Quando o coreto sombreado foi alcançado ela olhou para trás. Não esses poucos 50 passos que percorreu até ali, mas, toda a vida. Toda uma vida planejada que nunca se cumpriria.
Ao se sentar no banco baixo, cercada de flores coloridas e com toda sorte de perfumes, ela meditou por alguns momentos sobre a razão pela qual se sentia daquela forma. Não havia motivo aparente para rejeitar tanto as demonstrações de cuidado de todos, mas, então... porque?
Sons de beijos estalados e risadas foram ouvidos. Alguém definitivamente estava aproveitando melhor esse funeral do que ela. Ao se virar, viu embaixo da construção encostado numa árvore, Jonathan... O pesadelo de qualquer mulher consciente e que prezasse por sua reputação. Os cabelos negros bagunçados e a gravata quase fora do pescoço davam uma visão bem vinda de rebeldia, ela se debruçou para observar melhor. As mãos hábeis dele estavam levantando a saia da garota que estava se esfregando nele como um gato que sofria com sarna, os cachos ruivos dela seguiam o ritmo de sua cabeça enquanto seus lábios lambiam e mordiscavam o pescoço dele.
Realmente, ele não era de perder tempo.
- Então você... trabalha com o que mesmo?
- Nada importante, delícia.
- Entendi, difícil. Posso jogar esse joguinho.
- Não é um jogo, só é entediante. Melhor continuarmos...
Antes de ficarem mais intensos do que estavam Samanta pigarreou e olhou fundo nos olhos de Jonathan, que levantou a cabeça assim que ouviu. Ele tinha os olhos quase negros. O pecado da luxúria residia naquele corpo sensual. Prendendo a respiração lá no fundo quando olhou para ela, as bochechas do infame melhor amigo de Adam se transformaram em dois tomates. A denúncia de que ele sabia não estar agindo de acordo com um funeral.
- Sam? Desculpe! Me perdoe mesmo.
Um botão foi colocado em sua casa, uma gravata voltou a ter o nó apertado, o zíper da calça subiu para o devido lugar e a companhia feminina foi vista caminhando à passos largos na direção da casa. Sem palavra nenhuma para descrever o que estava pensando ou sentindo, no fundo sabendo que ele era a pessoa que talvez fosse menos entender como era realmente sentir a falta de alguém, ela pulou do coreto e voltou para a encenação que estava sendo aquele velório.
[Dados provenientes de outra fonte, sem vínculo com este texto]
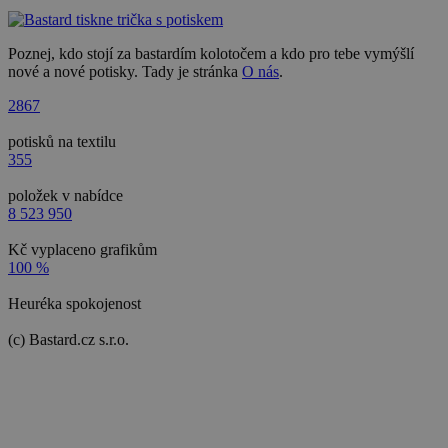
Poznej, kdo stojí za bastardím kolotočem a kdo pro tebe vymýšlí
nové a nové potisky. Tady je stránka
O nás
.
2867
potisků na textilu
355
položek v nabídce
8 523 950
Kč vyplaceno grafikům
100 %
Heuréka spokojenost
(c) Bastard.cz s.r.o.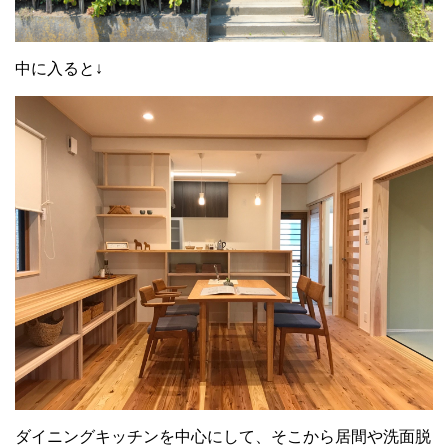
中に入ると↓
ダイニングキッチンを中心にして、そこから居間や洗面脱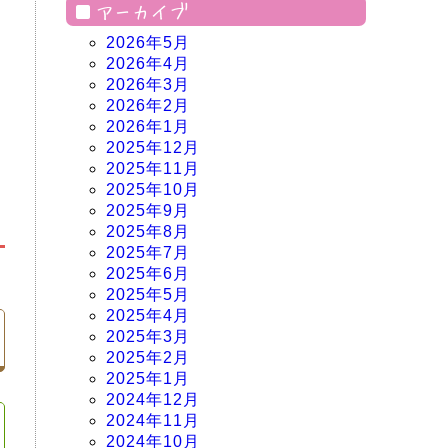
アーカイブ
2026年5月
2026年4月
2026年3月
2026年2月
2026年1月
2025年12月
2025年11月
2025年10月
2025年9月
2025年8月
2025年7月
2025年6月
2025年5月
2025年4月
2025年3月
2025年2月
2025年1月
2024年12月
2024年11月
2024年10月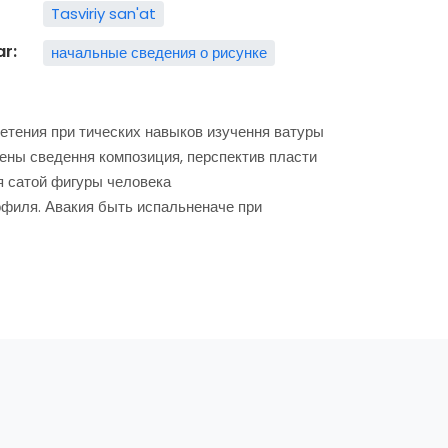
Tasviriy san'at
ar:
начальные сведения о рисунке
тения при тических навыков изучення ватуры
дены сведення композиция, перспектив пласти
я сатой фигуры человека
филя. Авакия быть испальненаче при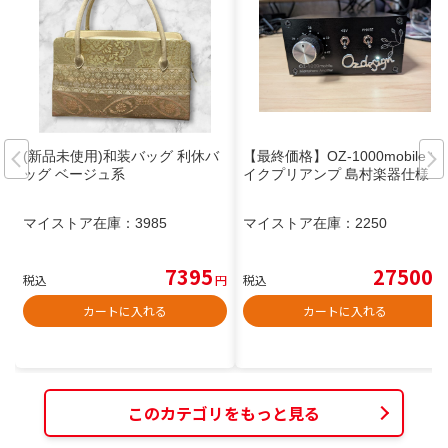
(新品未使用)和装バッグ 利休バ
【最終価格】OZ-1000mobile マ
ッグ ベージュ系
イクプリアンプ 島村楽器仕様
マイストア在庫：
3985
マイストア在庫：
2250
7395
27500
税込
円
税込
円
カートに入れる
カートに入れる
このカテゴリをもっと見る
Não trocou nenhuma palavra com ninguém naquele dia, ela não saberia fazer isso sem ele ao seu lado. Pelo menos pelos próximos dias, estimava. Estava com o coração arrasado e as esperanças de um futuro próspero ao lado do homem que amou por toda a vida, despedaçadas assim como os pedregulhos que foram encontrados sobre seu corpo soterrado pelo deslizamento de terra. Porque fez isso Adam? Porque se arriscar numa aventura estúpida ao invés de simplesmente contratar stripers e ir à um bar com os amigos?
Ela deveria ter dito que o amava mais que tudo, antes de ele ter partido naquela manhã.